The task: For every line in the data below that contains "Röhren", copy the line.

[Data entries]
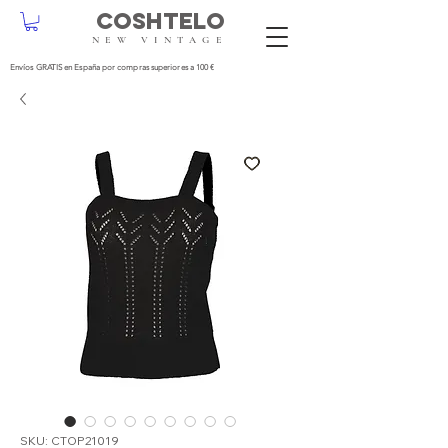
COSHTELO
NEW VINTAGE
Envíos GRATIS en España por compras superiores a 100 €
SKU: CTOP21019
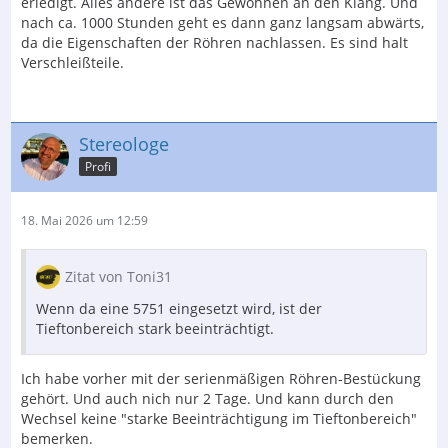
erledigt. Alles andere ist das Gewöhnen an den Klang. Und
nach ca. 1000 Stunden geht es dann ganz langsam abwärts,
da die Eigenschaften der Röhren nachlassen. Es sind halt
Verschleißteile.
Stereologe
Profi
18. Mai 2026 um 12:59
Zitat von Toni31
Wenn da eine 5751 eingesetzt wird, ist der
Tieftonbereich stark beeinträchtigt.
Ich habe vorher mit der serienmäßigen Röhren-Bestückung
gehört. Und auch nich nur 2 Tage. Und kann durch den
Wechsel keine "starke Beeinträchtigung im Tieftonbereich"
bemerken.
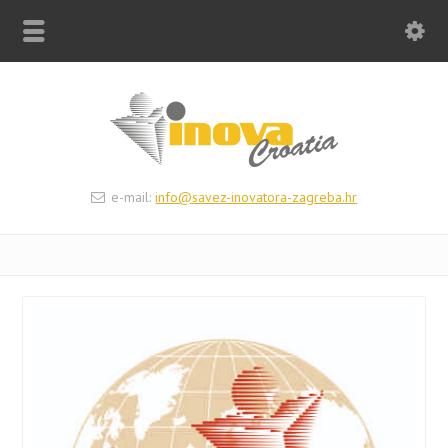
e-mail:
info@savez-inovatora-zagreba.hr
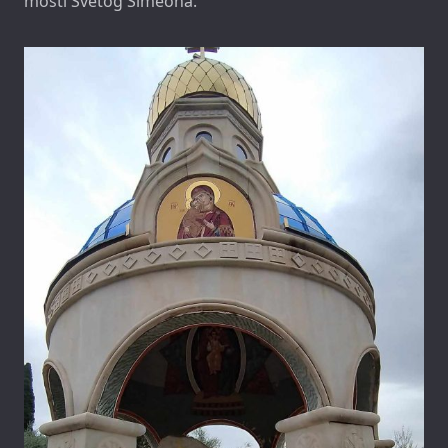
mošti Svetog Simeona.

Output of the task:
da die Eigenschaften der Röhren nachlassen. Es sind halt
Ich habe vorher mit der serienmäßigen Röhren-Bestückung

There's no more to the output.